主に、読書感想のブログです。他に、日常生活で楽しかったことを書くと思います。

『英国の本屋さんの間取り』清水玲奈

2024-09-25 20:13:33 | 読書感想
 
「英国」「本屋」「間取り」という言葉に惹かれて手に取りました。

何でもコロナ禍以降のイギリスでは書店、しかも独立系書店が増えているそうです。
冒頭、英国の書店の「見せ方の工夫」「愛される工夫」というものを拝見しましたが、日本の書店でもやっていることなのですね。
それなら、英国と日本と何が違うのだろうかと読み進めていきました。

まず基本的にイギリスの書店では新刊書も古書も一緒に販売しており、日本のように新刊書店と古書店が別々というわけではないようです。
次に日本の新刊書店では、本は出版社から借りて置いていることがほとんどで、買い取りは岩波書店など一部のようです。
逆にイギリスではすべて買い取りなので選書も吟味しており、書店ならではのこだわりや個性が出るようですね。

どちらが良いかとは言い切れない面があります。
日本の大きな書店であれば、多種多様な本が自分の好みで選び放題なのですから。
ただし小さな書店では取次が選んだ無難だけど個性のない選書になりかねず、しかもベストセラーなどの話題書は大きな書店に奪われがちという話をお見掛けします。

ここでそういう事を言っても解決できるわけではありませんので本題に戻りますが、この本に取り上げられた書店で気になった書店は3軒。

最初は旧駅舎に作られた「バーター・ブックス」
一人一冊(ペーパー・バックなら二十冊)までを持ち込むと、店内の本と「交換」できるというシステムがいい!
しかも書店の雰囲気も駅舎だったこともあって、落ち着いた雰囲気。
カフェもあって購入した本を読みながらゆっくりくつろげたら嬉しいと思います。

次に素敵だと感じたのは「アリゲーター・マウス」つまりは「鰐の口」
子どものための書店です。
子どもは好奇心の塊なので危ないところに飛び込んで行きたいと思ってしまうもの。
そういう子どもたちが本屋に飛び込んで興味と好奇心の赴くままに選べるなんて楽しいじゃないですか?
ちなみにこの書店の周りの学校はよりレベルの高い本を読むように子どもたちにプレッシャーをかけるきらいがあるようですが、まず子どもらは自分の好奇心を存分に満たしてから上に行きたいと思うものだと考えているので、この書店の在り方はいいなと思った次第です。

最後に気になったのは「独立国家」を掲げて立ち上げたという「リチャード・ブース」
1977年に「ヘイ王国」の独立を宣言し自ら国王を名乗ったのがリチャード・ブース。
・・・星新一さんの作品「マイ国家」か?と一番に思ってしまいましたよ(^_^;)
今「ホシヅル図書館」を検索したところ「マイ国家」の初出は「オール読物」の1967年11月号だそうです。

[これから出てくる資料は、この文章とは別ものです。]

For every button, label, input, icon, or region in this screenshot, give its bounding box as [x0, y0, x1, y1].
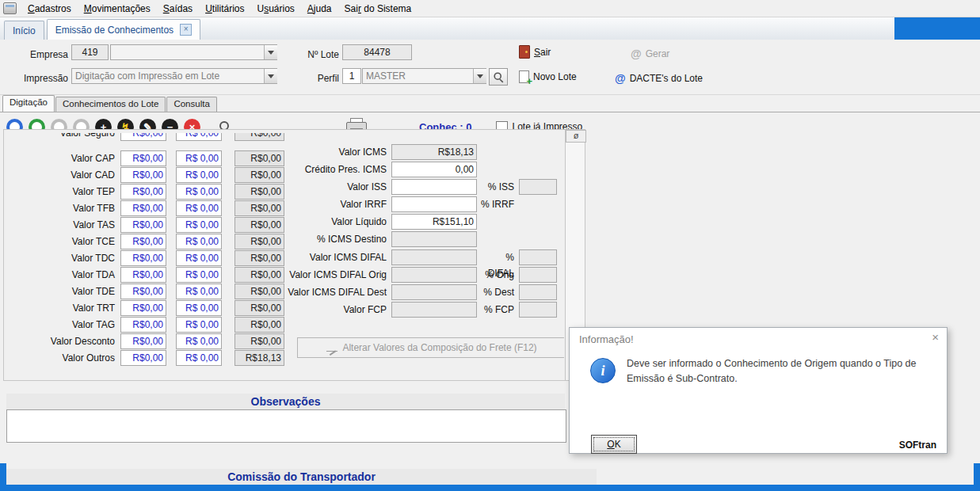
freight-value-2-field[interactable]: R$ 0,00 — [176, 333, 222, 349]
alter-composicao-button: Alterar Valores da Composição do Frete (… — [297, 337, 564, 358]
freight-row-label: Valor Desconto — [4, 333, 115, 349]
freight-value-1-field[interactable]: R$0,00 — [120, 317, 166, 333]
empresa-label: Empresa — [6, 47, 68, 63]
tax-row: Valor LíquidoR$151,10 — [4, 214, 564, 230]
menu-item-cadastros[interactable]: Cadastros — [21, 0, 78, 17]
dialog-title: Informação! — [579, 333, 634, 345]
tax-row-label: Valor ISS — [273, 179, 387, 195]
tax-value-field — [391, 249, 477, 265]
freight-value-1-field[interactable]: R$0,00 — [120, 133, 166, 141]
tax-row: Valor FCP% FCP — [4, 302, 564, 318]
freight-row-label: Valor TAG — [4, 317, 115, 333]
impressao-combo[interactable]: Digitação com Impressão em Lote — [71, 68, 277, 84]
freight-value-2-field[interactable]: R$ 0,00 — [176, 133, 222, 141]
sair-button-label: Sair — [534, 47, 551, 58]
tax-value-field[interactable]: R$151,10 — [391, 214, 477, 230]
tax-row: Valor ISS% ISS — [4, 179, 564, 195]
freight-value-2-field[interactable]: R$ 0,00 — [176, 350, 222, 366]
ok-button[interactable]: OK — [591, 435, 637, 454]
freight-value-2-field[interactable]: R$ 0,00 — [176, 317, 222, 333]
tax-row-label: % ICMS Destino — [273, 231, 387, 247]
sair-button[interactable]: Sair — [519, 45, 551, 59]
search-icon — [492, 70, 505, 83]
tax-value-field: R$18,13 — [391, 144, 477, 160]
empresa-combo-arrow-icon[interactable] — [264, 45, 277, 59]
freight-row: Valor OutrosR$0,00R$ 0,00R$18,13 — [4, 350, 289, 366]
menu-item-saidas[interactable]: Saídas — [157, 0, 199, 17]
freight-row-label: Valor Outros — [4, 350, 115, 366]
subtab-consulta[interactable]: Consulta — [166, 97, 216, 112]
gerar-label: Gerar — [646, 48, 670, 59]
menu-item-movimentacoes[interactable]: Movimentações — [78, 0, 157, 17]
observacoes-memo[interactable] — [6, 409, 566, 443]
menu-item-ajuda[interactable]: Ajuda — [301, 0, 338, 17]
tax-row: Valor ICMS DIFAL Orig% Orig — [4, 267, 564, 283]
tax-row-label: Valor ICMS DIFAL Orig — [273, 267, 387, 283]
sub-tab-strip: DigitaçãoConhecimentos do LoteConsulta — [0, 95, 980, 112]
perfil-label: Perfil — [299, 70, 339, 86]
side-strip-cell: ø — [566, 130, 586, 143]
tax-row-label: Valor ICMS DIFAL Dest — [273, 284, 387, 300]
tax-pct-label: % Orig — [477, 267, 514, 283]
tab-close-icon[interactable]: × — [180, 24, 192, 36]
tax-row: Valor ICMSR$18,13 — [4, 144, 564, 160]
close-icon[interactable]: × — [932, 331, 939, 343]
subtab-conhecimentos-do-lote[interactable]: Conhecimentos do Lote — [55, 97, 166, 112]
empresa-combo[interactable] — [110, 44, 277, 60]
tax-row-label: Crédito Pres. ICMS — [273, 162, 387, 177]
freight-row: Valor DescontoR$0,00R$ 0,00R$0,00 — [4, 333, 289, 349]
tax-pct-field — [519, 284, 557, 300]
tax-row: Valor IRRF% IRRF — [4, 196, 564, 212]
mdi-tab-strip: InícioEmissão de Conhecimentos× — [0, 17, 894, 40]
novo-lote-button[interactable]: Novo Lote — [519, 70, 577, 83]
lote-number-field[interactable]: 84478 — [342, 44, 412, 60]
lote-label: Nº Lote — [299, 47, 339, 63]
impressao-combo-arrow-icon[interactable] — [264, 69, 277, 83]
empresa-code-field[interactable]: 419 — [71, 44, 109, 60]
tax-pct-label: % FCP — [477, 302, 514, 318]
freight-row-clipped: Valor SeguroR$0,00R$ 0,00R$0,00 — [4, 133, 289, 141]
brand-label: SOFtran — [899, 440, 936, 451]
perfil-combo-arrow-icon[interactable] — [473, 69, 486, 83]
new-page-icon — [519, 70, 529, 83]
tax-value-field — [391, 231, 477, 247]
tab-label: Início — [13, 22, 36, 40]
perfil-number-field[interactable]: 1 — [342, 68, 361, 84]
tax-row: Crédito Pres. ICMS0,00 — [4, 162, 564, 177]
tax-value-field[interactable]: 0,00 — [391, 162, 477, 177]
menu-item-usuarios[interactable]: Usuários — [250, 0, 300, 17]
tab-emissao-de-conhecimentos[interactable]: Emissão de Conhecimentos× — [47, 19, 200, 40]
menu-item-sair-do-sistema[interactable]: Sair do Sistema — [338, 0, 418, 17]
tax-value-field[interactable] — [391, 196, 477, 212]
tax-value-field[interactable] — [391, 179, 477, 195]
perfil-search-button[interactable] — [489, 68, 508, 86]
freight-value-1-field[interactable]: R$0,00 — [120, 350, 166, 366]
tax-pct-label: % ISS — [477, 179, 514, 195]
tab-inicio[interactable]: Início — [4, 21, 44, 40]
gerar-button: @ Gerar — [631, 48, 669, 60]
tax-row-label: Valor ICMS DIFAL — [273, 249, 387, 265]
info-dialog: Informação! × i Deve ser informado o Con… — [569, 327, 948, 454]
tax-row-label: Valor FCP — [273, 302, 387, 318]
freight-value-1-field[interactable]: R$0,00 — [120, 333, 166, 349]
alter-composicao-label: Alterar Valores da Composição do Frete (… — [342, 342, 536, 353]
tax-pct-field — [519, 179, 557, 195]
at-sign-icon: @ — [631, 48, 642, 60]
perfil-combo[interactable]: MASTER — [362, 68, 486, 84]
novo-lote-label: Novo Lote — [533, 71, 577, 82]
at-sign-icon: @ — [615, 72, 626, 85]
dacte-button[interactable]: @ DACTE's do Lote — [615, 72, 703, 85]
subtab-digitacao[interactable]: Digitação — [2, 95, 55, 112]
header-panel: Empresa 419 Impressão Digitação com Impr… — [0, 40, 980, 95]
freight-value-3-field: R$18,13 — [235, 350, 284, 366]
tax-value-field — [391, 267, 477, 283]
comissao-title: Comissão do Transportador — [227, 470, 376, 483]
exit-door-icon — [519, 45, 530, 59]
tax-row-label: Valor ICMS — [273, 144, 387, 160]
observacoes-title: Observações — [251, 395, 321, 408]
info-icon: i — [590, 358, 616, 383]
observacoes-header: Observações — [6, 394, 565, 409]
tax-row-label: Valor IRRF — [273, 196, 387, 212]
menu-item-utilitarios[interactable]: Utilitários — [199, 0, 250, 17]
tax-value-field — [391, 302, 477, 318]
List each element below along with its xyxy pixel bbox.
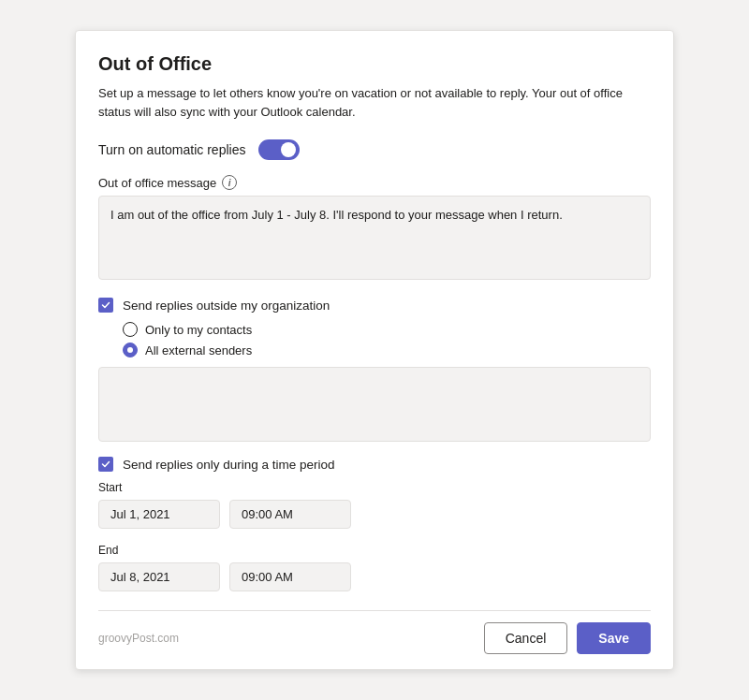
- dialog-footer: groovyPost.com Cancel Save: [98, 610, 651, 654]
- automatic-replies-toggle[interactable]: [258, 139, 300, 160]
- start-label: Start: [98, 481, 651, 494]
- start-time-input[interactable]: 09:00 AM: [229, 500, 351, 529]
- end-time-input[interactable]: 09:00 AM: [229, 562, 351, 591]
- external-message-input-area[interactable]: [98, 367, 651, 442]
- radio-contacts[interactable]: [123, 322, 138, 337]
- radio-all-label: All external senders: [145, 343, 252, 357]
- start-date-input[interactable]: Jul 1, 2021: [98, 500, 220, 529]
- end-fields: Jul 8, 2021 09:00 AM: [98, 562, 651, 591]
- out-of-office-dialog: Out of Office Set up a message to let ot…: [75, 30, 674, 670]
- end-section: End Jul 8, 2021 09:00 AM: [98, 544, 651, 591]
- save-button[interactable]: Save: [577, 622, 651, 654]
- footer-buttons: Cancel Save: [484, 622, 651, 654]
- send-outside-label: Send replies outside my organization: [123, 299, 330, 313]
- message-info-icon[interactable]: i: [222, 175, 237, 190]
- brand-label: groovyPost.com: [98, 632, 179, 645]
- radio-all[interactable]: [123, 343, 138, 357]
- external-senders-radio-group: Only to my contacts All external senders: [123, 322, 651, 357]
- message-section-label: Out of office message i: [98, 175, 651, 190]
- radio-contacts-row: Only to my contacts: [123, 322, 651, 337]
- out-of-office-message-input[interactable]: I am out of the office from July 1 - Jul…: [98, 196, 651, 280]
- time-period-checkbox[interactable]: [98, 457, 113, 472]
- end-label: End: [98, 544, 651, 557]
- send-outside-checkbox[interactable]: [98, 298, 113, 313]
- radio-all-row: All external senders: [123, 343, 651, 357]
- start-fields: Jul 1, 2021 09:00 AM: [98, 500, 651, 529]
- time-period-row: Send replies only during a time period: [98, 457, 651, 472]
- end-date-input[interactable]: Jul 8, 2021: [98, 562, 220, 591]
- start-section: Start Jul 1, 2021 09:00 AM: [98, 481, 651, 529]
- cancel-button[interactable]: Cancel: [484, 622, 568, 654]
- toggle-row: Turn on automatic replies: [98, 139, 651, 160]
- send-outside-row: Send replies outside my organization: [98, 298, 651, 313]
- dialog-description: Set up a message to let others know you'…: [98, 84, 651, 121]
- radio-contacts-label: Only to my contacts: [145, 323, 252, 337]
- dialog-title: Out of Office: [98, 53, 651, 75]
- time-period-label: Send replies only during a time period: [123, 458, 335, 472]
- toggle-label: Turn on automatic replies: [98, 142, 245, 157]
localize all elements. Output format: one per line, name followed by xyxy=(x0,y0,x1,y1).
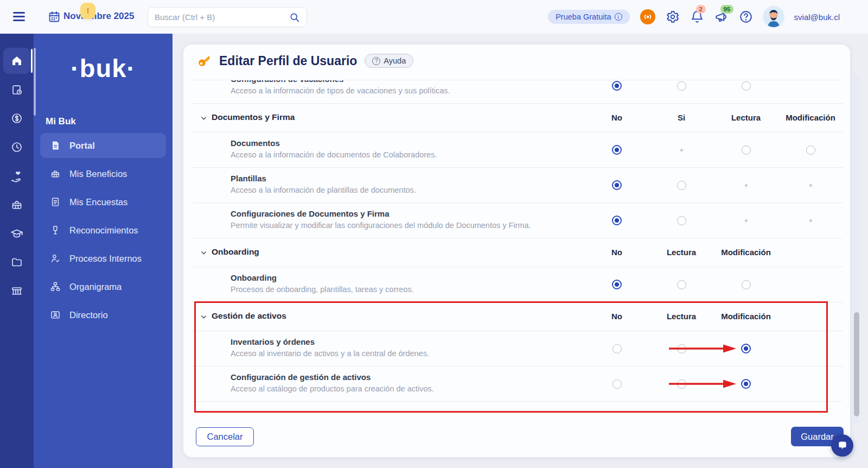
topbar: Noviembre 2025 ! Prueba Gratuita i xyxy=(0,0,868,34)
gear-icon[interactable] xyxy=(666,10,680,24)
column-header-lectura: Lectura xyxy=(667,248,696,257)
buk-logo: ·buk· xyxy=(34,53,173,83)
help-button[interactable]: ? Ayuda xyxy=(365,54,413,68)
folder-icon xyxy=(10,256,23,269)
sidebar-item-label: Reconocimientos xyxy=(69,225,138,236)
cancel-button[interactable]: Cancelar xyxy=(196,427,254,446)
radio-selected[interactable] xyxy=(612,280,622,289)
month-label[interactable]: Noviembre 2025 xyxy=(63,11,134,22)
megaphone-icon[interactable]: 95 xyxy=(714,10,729,24)
alert-badge[interactable]: ! xyxy=(80,3,95,19)
rewards-icon[interactable] xyxy=(640,9,655,24)
chat-icon xyxy=(837,440,848,451)
calendar-icon[interactable] xyxy=(48,10,61,23)
radio-empty[interactable] xyxy=(676,280,686,289)
sidebar-item-label: Procesos Internos xyxy=(69,254,142,264)
app-window: Noviembre 2025 ! Prueba Gratuita i xyxy=(0,0,868,468)
scrollbar-thumb[interactable] xyxy=(854,312,859,416)
section-title: Gestión de activos xyxy=(212,311,286,321)
sidebar-item-mis-encuestas[interactable]: Mis Encuestas xyxy=(40,189,166,214)
rail-item-clock-icon[interactable] xyxy=(0,134,34,160)
help-icon[interactable] xyxy=(739,10,753,24)
rail-item-hand-heart-icon[interactable] xyxy=(0,163,34,189)
radio-empty[interactable] xyxy=(741,81,751,91)
radio-selected[interactable] xyxy=(612,145,622,155)
permission-row-onboarding: OnboardingProcesos de onboarding, planti… xyxy=(193,267,843,302)
sidebar-item-label: Directorio xyxy=(69,310,108,320)
avatar[interactable] xyxy=(763,7,784,27)
section-header-gestión-de-activos[interactable]: Gestión de activosNoLecturaModificación xyxy=(193,302,843,331)
sidebar-item-label: Portal xyxy=(69,141,95,151)
radio-empty[interactable] xyxy=(676,180,686,190)
hamburger-icon[interactable] xyxy=(13,12,25,21)
section-header-documentos-y-firma[interactable]: Documentos y FirmaNoSiLecturaModificació… xyxy=(193,104,843,132)
icon-rail xyxy=(0,34,34,468)
section-title: Documentos y Firma xyxy=(212,112,295,122)
permission-row-configuración-de-gestión-de-activos: Configuración de gestión de activosAcces… xyxy=(193,366,843,402)
permission-row-inventarios-y-órdenes: Inventarios y órdenesAcceso al inventari… xyxy=(193,331,843,366)
key-icon xyxy=(196,53,212,68)
chevron-down-icon[interactable] xyxy=(200,313,207,320)
chevron-down-icon[interactable] xyxy=(200,249,207,256)
radio-empty[interactable] xyxy=(741,280,751,289)
sidebar-item-reconocimientos[interactable]: Reconocimientos xyxy=(40,218,166,243)
radio-dot xyxy=(741,180,751,190)
chat-launcher[interactable] xyxy=(831,434,853,457)
column-header-no: No xyxy=(611,113,622,122)
radio-selected[interactable] xyxy=(612,180,622,190)
radio-empty[interactable] xyxy=(676,216,686,225)
sidebar: ·buk· Mi Buk PortalMis BeneficiosMis Enc… xyxy=(34,34,173,468)
radio-empty[interactable] xyxy=(806,145,815,155)
rail-item-coin-icon[interactable] xyxy=(0,105,34,131)
permission-description: Permite visualizar y modificar las confi… xyxy=(231,221,531,230)
rail-item-folder-icon[interactable] xyxy=(0,249,34,275)
section-header-onboarding[interactable]: OnboardingNoLecturaModificación xyxy=(193,238,843,267)
user-email[interactable]: svial@buk.cl xyxy=(794,12,840,22)
radio-dot xyxy=(741,216,751,225)
archive-icon xyxy=(10,284,23,298)
radio-empty[interactable] xyxy=(741,145,751,155)
search-icon[interactable] xyxy=(289,12,300,23)
permission-description: Acceso a la información de tipos de vaca… xyxy=(231,86,450,95)
radio-selected[interactable] xyxy=(741,344,751,353)
chevron-down-icon[interactable] xyxy=(200,115,207,122)
radio-selected[interactable] xyxy=(612,81,622,91)
permission-description: Acceso a la información de plantillas de… xyxy=(231,186,416,194)
rail-item-graduation-cap-icon[interactable] xyxy=(0,220,34,246)
sidebar-item-organigrama[interactable]: Organigrama xyxy=(40,274,166,299)
sidebar-item-label: Mis Encuestas xyxy=(69,197,127,207)
sidebar-item-directorio[interactable]: Directorio xyxy=(40,302,166,327)
column-header-no: No xyxy=(611,312,622,321)
rail-item-clipboard-clock-icon[interactable] xyxy=(0,77,34,103)
permission-description: Procesos de onboarding, plantillas, tare… xyxy=(231,285,414,294)
topbar-actions: Prueba Gratuita i 2 xyxy=(548,0,840,34)
radio-dot xyxy=(806,180,815,190)
sidebar-item-portal[interactable]: Portal xyxy=(40,133,166,158)
rail-item-home-icon[interactable] xyxy=(0,48,34,74)
radio-dot xyxy=(806,216,815,225)
search-box[interactable] xyxy=(148,7,307,27)
trial-pill[interactable]: Prueba Gratuita i xyxy=(548,10,629,24)
bell-icon[interactable]: 2 xyxy=(690,10,704,24)
clipboard-clock-icon xyxy=(10,83,23,96)
sidebar-menu: PortalMis BeneficiosMis EncuestasReconoc… xyxy=(40,133,166,331)
radio-selected[interactable] xyxy=(612,216,622,225)
medal-icon xyxy=(50,225,61,236)
sidebar-item-label: Organigrama xyxy=(69,282,122,292)
sidebar-item-mis-beneficios[interactable]: Mis Beneficios xyxy=(40,161,166,186)
sidebar-item-label: Mis Beneficios xyxy=(69,169,127,179)
search-input[interactable] xyxy=(155,12,289,22)
idcard-icon xyxy=(50,309,61,320)
permissions-table: Configuración de vacacionesAcceso a la i… xyxy=(193,80,843,404)
radio-empty[interactable] xyxy=(676,344,686,353)
permission-row-documentos: DocumentosAcceso a la información de doc… xyxy=(193,132,843,168)
radio-empty[interactable] xyxy=(676,81,686,91)
rail-item-basket-icon[interactable] xyxy=(0,192,34,218)
rail-item-archive-icon[interactable] xyxy=(0,278,34,304)
sidebar-item-procesos-internos[interactable]: Procesos Internos xyxy=(40,246,166,271)
radio-empty[interactable] xyxy=(612,344,622,353)
survey-document-icon xyxy=(50,197,61,207)
radio-selected[interactable] xyxy=(741,379,751,389)
radio-empty[interactable] xyxy=(676,379,686,389)
radio-empty[interactable] xyxy=(612,379,622,389)
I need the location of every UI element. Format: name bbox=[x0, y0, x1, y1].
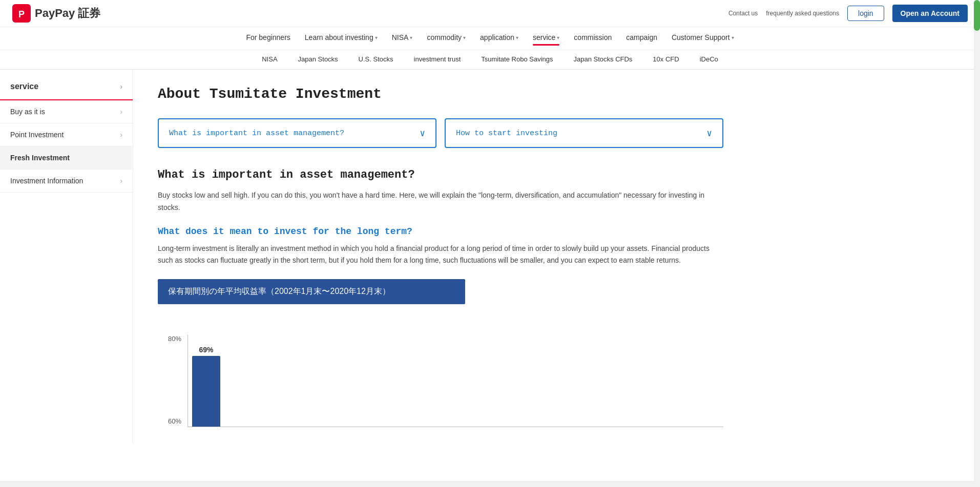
accordion-label: How to start investing bbox=[456, 129, 557, 138]
sub-navigation: NISA Japan Stocks U.S. Stocks investment… bbox=[0, 50, 980, 70]
nav-label: Customer Support bbox=[672, 33, 730, 41]
sidebar-label: Point Investment bbox=[10, 131, 64, 139]
nav-label: commodity bbox=[427, 33, 462, 41]
top-links: Contact us frequently asked questions bbox=[728, 10, 839, 17]
logo-text: PayPay 証券 bbox=[35, 6, 100, 21]
nav-commodity[interactable]: commodity ▾ bbox=[427, 33, 466, 44]
y-label-60: 60% bbox=[168, 417, 181, 425]
sidebar-label: Fresh Investment bbox=[10, 154, 70, 162]
nav-commission[interactable]: commission bbox=[574, 33, 612, 44]
nav-label: service bbox=[533, 33, 555, 41]
sidebar-item-service[interactable]: service › bbox=[0, 74, 133, 100]
nav-nisa[interactable]: NISA ▾ bbox=[392, 33, 413, 44]
sidebar-item-buy-as-is[interactable]: Buy as it is › bbox=[0, 100, 133, 123]
nav-for-beginners[interactable]: For beginners bbox=[246, 33, 290, 44]
nav-label: commission bbox=[574, 33, 612, 41]
main-content: About Tsumitate Investment What is impor… bbox=[133, 70, 748, 443]
top-bar: P PayPay 証券 Contact us frequently asked … bbox=[0, 0, 980, 27]
section-asset-management: What is important in asset management? B… bbox=[158, 168, 723, 214]
accordion-label: What is important in asset management? bbox=[169, 129, 344, 138]
sidebar-item-fresh-investment[interactable]: Fresh Investment bbox=[0, 146, 133, 170]
chevron-down-icon: ∨ bbox=[420, 128, 425, 139]
sub-nav-10x-cfd[interactable]: 10x CFD bbox=[642, 50, 689, 69]
sidebar-item-point-investment[interactable]: Point Investment › bbox=[0, 123, 133, 146]
y-label-80: 80% bbox=[168, 335, 181, 343]
chevron-right-icon: › bbox=[120, 177, 122, 185]
section1-heading: What is important in asset management? bbox=[158, 168, 723, 181]
nav-service[interactable]: service ▾ bbox=[533, 33, 559, 44]
chevron-down-icon: ▾ bbox=[375, 35, 378, 40]
contact-link[interactable]: Contact us bbox=[728, 10, 758, 17]
chevron-down-icon: ∨ bbox=[706, 128, 712, 139]
bar-label-69: 69% bbox=[199, 346, 214, 354]
main-navigation: For beginners Learn about investing ▾ NI… bbox=[0, 27, 980, 50]
sub-nav-japan-stocks[interactable]: Japan Stocks bbox=[288, 50, 348, 69]
chevron-down-icon: ▾ bbox=[410, 35, 412, 40]
page-title: About Tsumitate Investment bbox=[158, 86, 723, 102]
sidebar-label: Investment Information bbox=[10, 177, 83, 185]
sidebar-label: Buy as it is bbox=[10, 108, 45, 116]
sidebar: service › Buy as it is › Point Investmen… bbox=[0, 70, 133, 443]
nav-customer-support[interactable]: Customer Support ▾ bbox=[672, 33, 734, 44]
nav-application[interactable]: application ▾ bbox=[480, 33, 518, 44]
scrollbar-track[interactable] bbox=[974, 0, 980, 443]
svg-text:P: P bbox=[18, 9, 25, 19]
nav-label: NISA bbox=[392, 33, 409, 41]
logo-area: P PayPay 証券 bbox=[12, 4, 100, 23]
nav-learn-investing[interactable]: Learn about investing ▾ bbox=[305, 33, 378, 44]
nav-label: For beginners bbox=[246, 33, 290, 41]
nav-label: application bbox=[480, 33, 514, 41]
faq-link[interactable]: frequently asked questions bbox=[766, 10, 839, 17]
chart-title: 保有期間別の年平均収益率（2002年1月末〜2020年12月末） bbox=[158, 279, 465, 304]
chevron-down-icon: ▾ bbox=[516, 35, 518, 40]
bar-group-1: 69% bbox=[192, 346, 220, 427]
chevron-down-icon: ▾ bbox=[557, 35, 559, 40]
sub-nav-investment-trust[interactable]: investment trust bbox=[404, 50, 471, 69]
chevron-down-icon: ▾ bbox=[732, 35, 734, 40]
section1-body: Buy stocks low and sell high. If you can… bbox=[158, 189, 723, 214]
open-account-button[interactable]: Open an Account bbox=[892, 5, 968, 22]
section2-body: Long-term investment is literally an inv… bbox=[158, 243, 723, 267]
sidebar-service-label: service bbox=[10, 82, 38, 91]
sub-nav-nisa[interactable]: NISA bbox=[252, 50, 287, 69]
sub-nav-us-stocks[interactable]: U.S. Stocks bbox=[348, 50, 404, 69]
accordion-asset-management[interactable]: What is important in asset management? ∨ bbox=[158, 118, 436, 148]
bar-69 bbox=[192, 356, 220, 427]
sub-nav-ideco[interactable]: iDeCo bbox=[690, 50, 728, 69]
chart-container: 保有期間別の年平均収益率（2002年1月末〜2020年12月末） 80% 60%… bbox=[158, 279, 723, 427]
top-right-area: Contact us frequently asked questions lo… bbox=[728, 5, 968, 22]
nav-label: campaign bbox=[626, 33, 657, 41]
chevron-right-icon: › bbox=[120, 131, 122, 139]
sidebar-item-investment-information[interactable]: Investment Information › bbox=[0, 170, 133, 193]
sub-nav-tsumitate-robo[interactable]: Tsumitate Robo Savings bbox=[471, 50, 563, 69]
page-layout: service › Buy as it is › Point Investmen… bbox=[0, 70, 980, 443]
chevron-down-icon: ▾ bbox=[463, 35, 466, 40]
nav-campaign[interactable]: campaign bbox=[626, 33, 657, 44]
scrollbar-thumb[interactable] bbox=[974, 0, 980, 31]
nav-label: Learn about investing bbox=[305, 33, 373, 41]
chevron-right-icon: › bbox=[120, 108, 122, 116]
accordion-start-investing[interactable]: How to start investing ∨ bbox=[445, 118, 723, 148]
sub-nav-japan-stocks-cfds[interactable]: Japan Stocks CFDs bbox=[563, 50, 642, 69]
paypay-logo-icon: P bbox=[12, 4, 31, 23]
chevron-right-icon: › bbox=[120, 82, 122, 91]
accordion-row: What is important in asset management? ∨… bbox=[158, 118, 723, 148]
section2-heading: What does it mean to invest for the long… bbox=[158, 226, 723, 237]
section-long-term: What does it mean to invest for the long… bbox=[158, 226, 723, 267]
login-button[interactable]: login bbox=[847, 6, 884, 21]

まさかね?(;^ω^)

確かに英国の書店が盛況なのはめでたいですし、素敵な本屋さんは見ていて楽しいです。
面白いのですが、日本の書店をめぐる制度や書店員さんの実情をしっかりと見て、具体的に案も出してほしいと感じたりもします。
そういう点で不満もあったりしますが、全体的に興味深く面白い本です。